Her eyes are wet. They do not spill. She does not give me a tear. I think that is the only thing she does right tonight.
"Why are you telling me now."
"Because if you walk out there and you don't know, I —"
She doesn't finish.
I pull my arm out of her hand. My anger comes up so fast I have to swallow it back down to keep it for later.
There is no later. There is just out there.
A stage manager pokes her head in. "Two minutes, Miss Mosely."
I look at the mirror one more time and I do not recognize the woman in it. Then I go.
The walk down the side hall is short. The applause sounds like rain on a tin roof and goes on too long.
I step out into the lights. I cannot see anyone in the first ten rows; the rig is too bright.
Ember is somewhere on the aisle. I have to take that on faith.
The host is a woman from a local lit-fest, all blonde curls and PR voice.

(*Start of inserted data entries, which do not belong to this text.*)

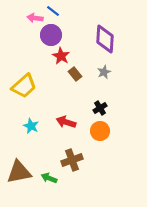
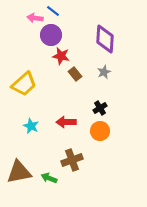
red star: rotated 18 degrees counterclockwise
yellow trapezoid: moved 2 px up
red arrow: rotated 18 degrees counterclockwise
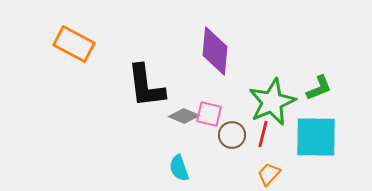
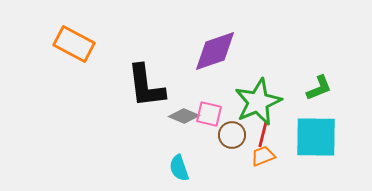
purple diamond: rotated 66 degrees clockwise
green star: moved 14 px left
orange trapezoid: moved 6 px left, 18 px up; rotated 25 degrees clockwise
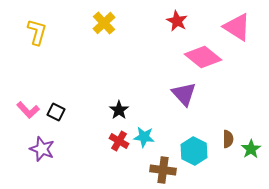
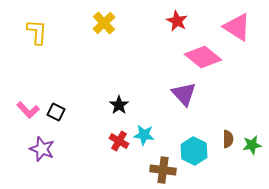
yellow L-shape: rotated 12 degrees counterclockwise
black star: moved 5 px up
cyan star: moved 2 px up
green star: moved 1 px right, 4 px up; rotated 24 degrees clockwise
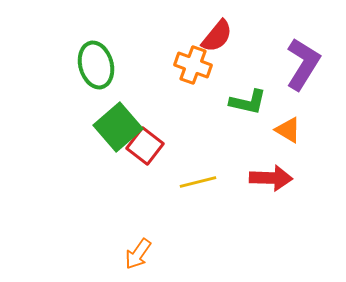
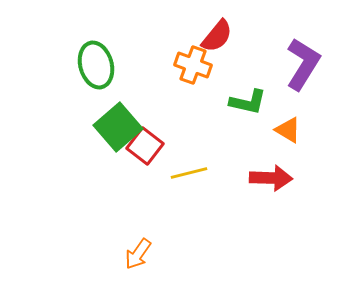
yellow line: moved 9 px left, 9 px up
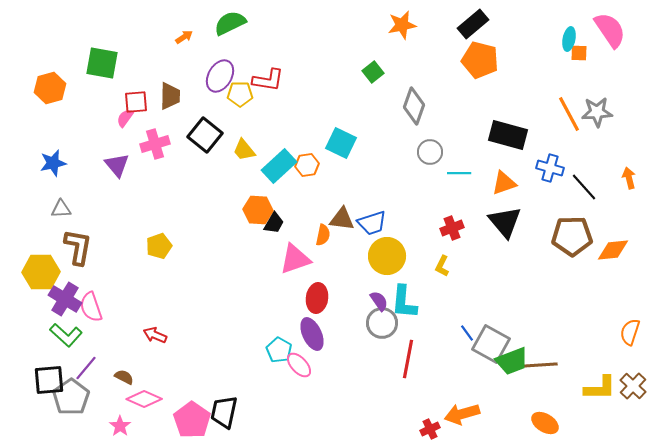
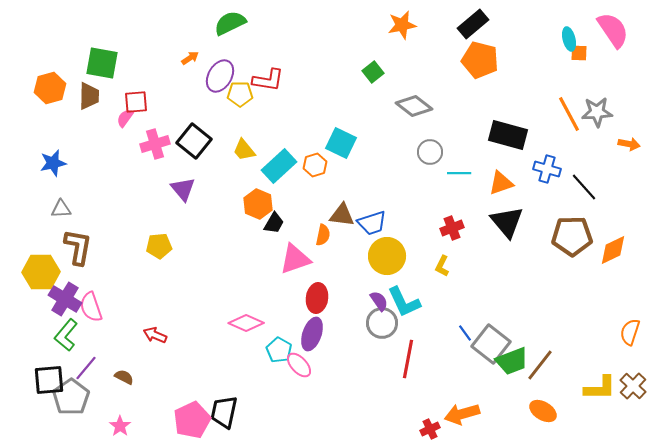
pink semicircle at (610, 30): moved 3 px right
orange arrow at (184, 37): moved 6 px right, 21 px down
cyan ellipse at (569, 39): rotated 25 degrees counterclockwise
brown trapezoid at (170, 96): moved 81 px left
gray diamond at (414, 106): rotated 72 degrees counterclockwise
black square at (205, 135): moved 11 px left, 6 px down
purple triangle at (117, 165): moved 66 px right, 24 px down
orange hexagon at (307, 165): moved 8 px right; rotated 10 degrees counterclockwise
blue cross at (550, 168): moved 3 px left, 1 px down
orange arrow at (629, 178): moved 34 px up; rotated 115 degrees clockwise
orange triangle at (504, 183): moved 3 px left
orange hexagon at (258, 210): moved 6 px up; rotated 20 degrees clockwise
brown triangle at (342, 219): moved 4 px up
black triangle at (505, 222): moved 2 px right
yellow pentagon at (159, 246): rotated 15 degrees clockwise
orange diamond at (613, 250): rotated 20 degrees counterclockwise
cyan L-shape at (404, 302): rotated 30 degrees counterclockwise
blue line at (467, 333): moved 2 px left
purple ellipse at (312, 334): rotated 44 degrees clockwise
green L-shape at (66, 335): rotated 88 degrees clockwise
gray square at (491, 344): rotated 9 degrees clockwise
brown line at (540, 365): rotated 48 degrees counterclockwise
pink diamond at (144, 399): moved 102 px right, 76 px up
pink pentagon at (192, 420): rotated 12 degrees clockwise
orange ellipse at (545, 423): moved 2 px left, 12 px up
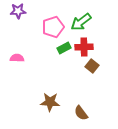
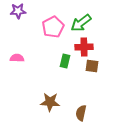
green arrow: moved 1 px down
pink pentagon: rotated 10 degrees counterclockwise
green rectangle: moved 1 px right, 13 px down; rotated 48 degrees counterclockwise
brown square: rotated 32 degrees counterclockwise
brown semicircle: rotated 49 degrees clockwise
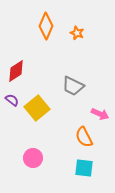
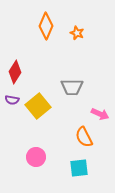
red diamond: moved 1 px left, 1 px down; rotated 25 degrees counterclockwise
gray trapezoid: moved 1 px left, 1 px down; rotated 25 degrees counterclockwise
purple semicircle: rotated 152 degrees clockwise
yellow square: moved 1 px right, 2 px up
pink circle: moved 3 px right, 1 px up
cyan square: moved 5 px left; rotated 12 degrees counterclockwise
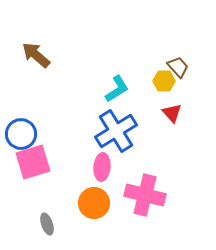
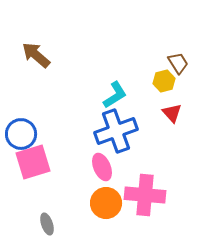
brown trapezoid: moved 4 px up; rotated 10 degrees clockwise
yellow hexagon: rotated 15 degrees counterclockwise
cyan L-shape: moved 2 px left, 6 px down
blue cross: rotated 12 degrees clockwise
pink ellipse: rotated 28 degrees counterclockwise
pink cross: rotated 9 degrees counterclockwise
orange circle: moved 12 px right
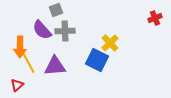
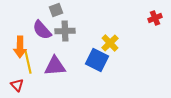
yellow line: rotated 15 degrees clockwise
red triangle: rotated 32 degrees counterclockwise
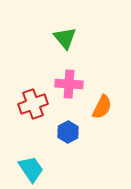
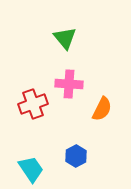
orange semicircle: moved 2 px down
blue hexagon: moved 8 px right, 24 px down
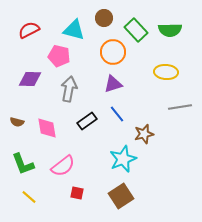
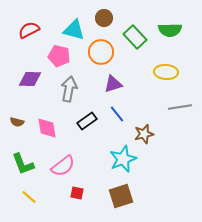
green rectangle: moved 1 px left, 7 px down
orange circle: moved 12 px left
brown square: rotated 15 degrees clockwise
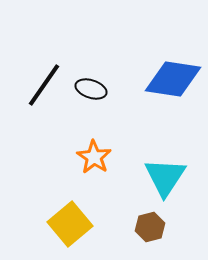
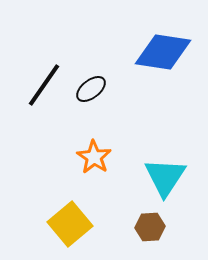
blue diamond: moved 10 px left, 27 px up
black ellipse: rotated 56 degrees counterclockwise
brown hexagon: rotated 12 degrees clockwise
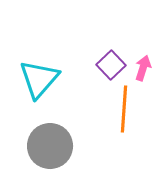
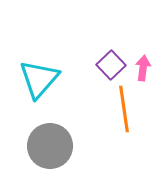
pink arrow: rotated 10 degrees counterclockwise
orange line: rotated 12 degrees counterclockwise
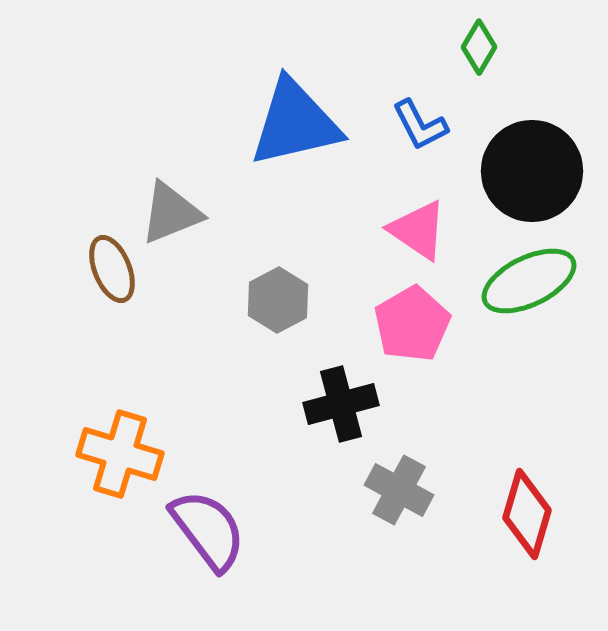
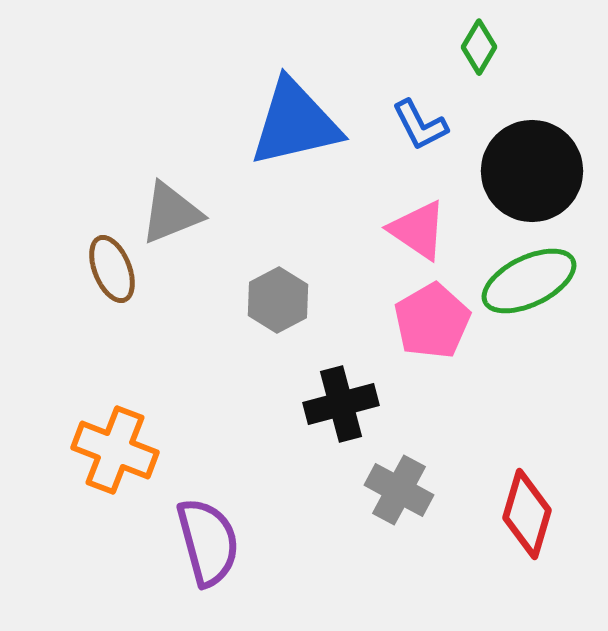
pink pentagon: moved 20 px right, 3 px up
orange cross: moved 5 px left, 4 px up; rotated 4 degrees clockwise
purple semicircle: moved 12 px down; rotated 22 degrees clockwise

She walks me to a tall stool and a microphone.
"M. Wren," she says. "Welcome. Some of our viewers tonight want to know — where do you get your ideas?"
I hear myself read the rehearsed line off the prompter.
"I get them in dreams."
A woman in the third row stands up. She is twenty-two, in a sweatshirt that says BAYOU TRUE CRIME POD.
"Who dies next?"
There is a half-second of silence.
Somebody in the back laughs.
I grip the microphone.
They are not looking at me the way an audience looks at a writer.
They are looking at me like a body about to open.
Ember stands up in row two. His eyes are sweeping the room.
The LED wall behind me goes black.
For three seconds the only sound in the ballroom is the air handlers.
Then the wall comes back on.
White text on black. Twenty feet high.